PROBLEM REQUIREMENTS: Below are lines of data; give the number of them that contain "кейин", and only that.

INPUT MATERIAL:
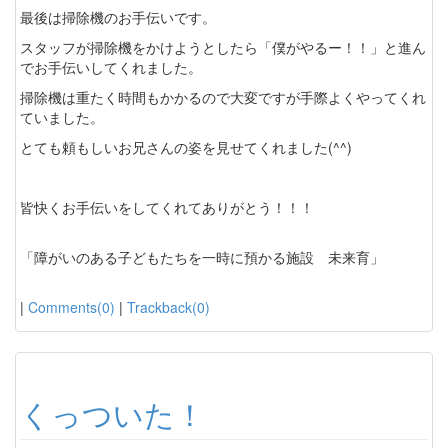
最後は掃除機のお手伝いです。
スタッフが掃除機をかけようとしたら「僕がやるー！！」と進ん
でお手伝いしてくれました。
掃除機は重たく時間もかかるので大変ですが手際よくやってくれ
ていました。
とても頼もしいお兄さんの姿を見せてくれました(^^)
皆快くお手伝いをしてくれてありがとう！！！
「障がいのある子どもたちを一時に預かる施設 未来育」
|
Comments(0)
|
Trackback(0)
くっついた！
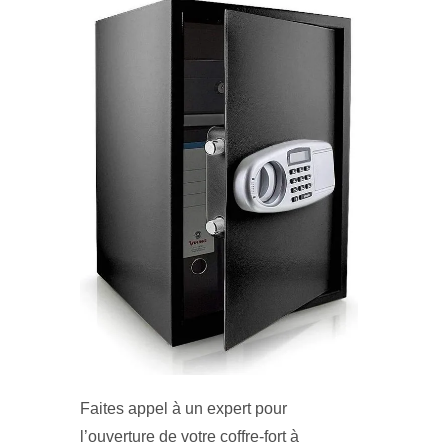
Faites appel à un expert pour
l’ouverture de votre coffre-fort à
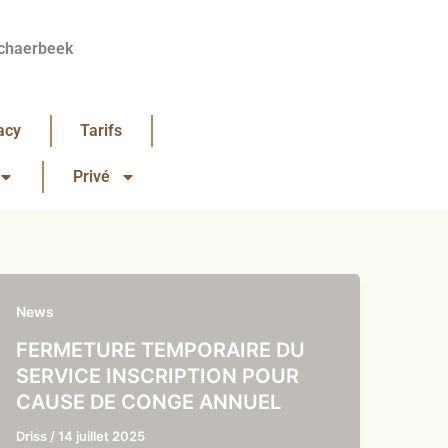
chaerbeek
acy
Tarifs
Privé
News
FERMETURE TEMPORAIRE DU
SERVICE INSCRIPTION POUR
CAUSE DE CONGE ANNUEL
Driss
/
14 juillet 2025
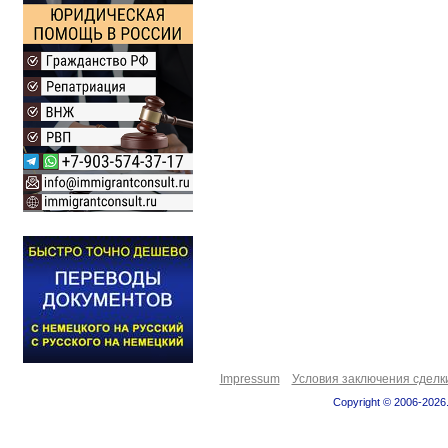
Impressum
Условия заключения сделк
Copyright © 2006-2026.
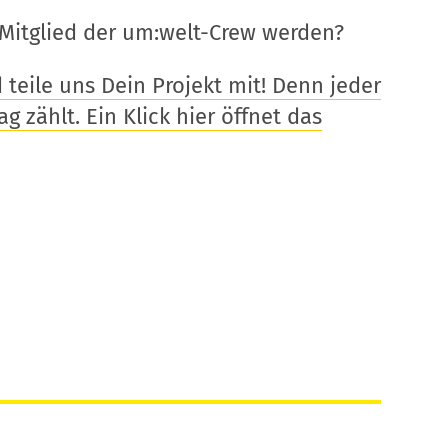
Mitglied der um:welt-Crew werden?
eile uns Dein Projekt mit! Denn jeder
g zählt. Ein Klick hier öffnet das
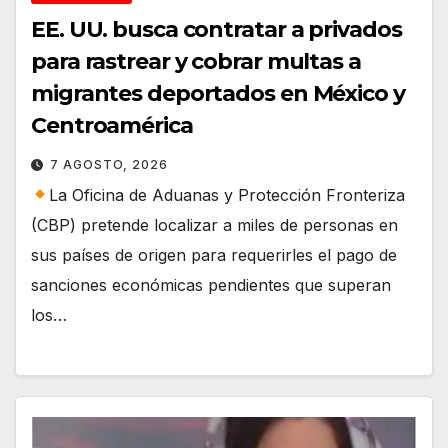
EE. UU. busca contratar a privados
para rastrear y cobrar multas a
migrantes deportados en México y
Centroamérica
7 AGOSTO, 2026
La Oficina de Aduanas y Protección Fronteriza
(CBP) pretende localizar a miles de personas en
sus países de origen para requerirles el pago de
sanciones económicas pendientes que superan
los…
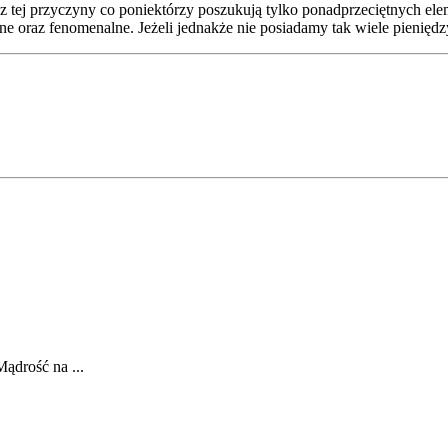
 z tej przyczyny co poniektórzy poszukują tylko ponadprzeciętnych e
ne oraz fenomenalne. Jeżeli jednakże nie posiadamy tak wiele pieniędz
ądrość na ...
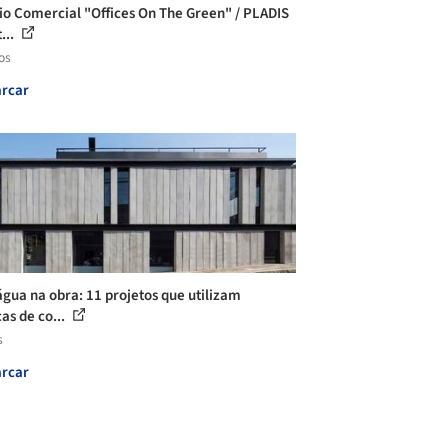
cio Comercial "Offices On The Green" / PLADIS
...
os
rcar
gua na obra: 11 projetos que utilizam
as de co...
s
rcar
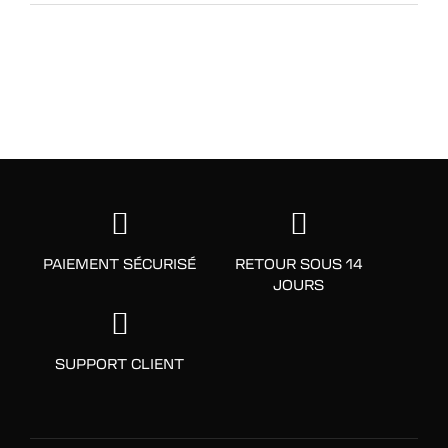
PAIEMENT SÉCURISÉ
RETOUR SOUS 14
JOURS
SUPPORT CLIENT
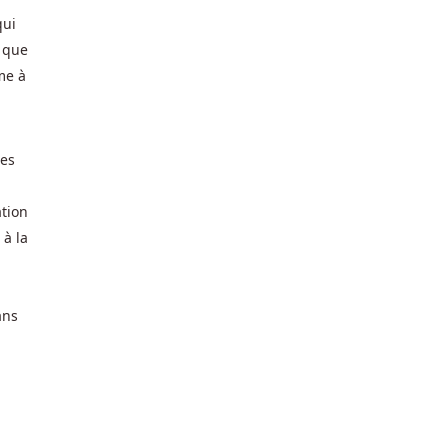
qui
s que
me à
tes
ation
 à la
ans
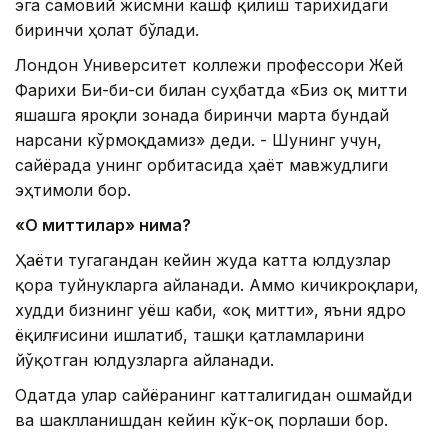
эга самовий жисмни кашф қилиш тарихидаги
биринчи ҳолат бўлади.
Лондон Университет коллежи профессори Жей
Фарихи Би-би-си билан суҳбатда «Биз оқ митти
яшашга яроқли зонада биринчи марта бундай
нарсани кўрмоқдамиз» деди. - Шунинг учун,
сайёрада унинг орбитасида ҳаёт мавжудлиги
эҳтимоли бор.
«
Оқ миттилар
»
нима?
Ҳаёти тугагандан кейин жуда катта юлдузлар
қора туйнукларга айланади. Аммо кичикроқлари,
худди бизнинг Қуёш каби, «оқ митти», яъни ядро
ёқилғисини ишлатиб, ташқи қатламларини
йўқотган юлдузларга айланади.
Одатда улар сайёранинг катталигидан ошмайди
ва шаклланишдан кейин кўк-оқ порлаши бор.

SOLUTION FOR THIS EXERCISE: 2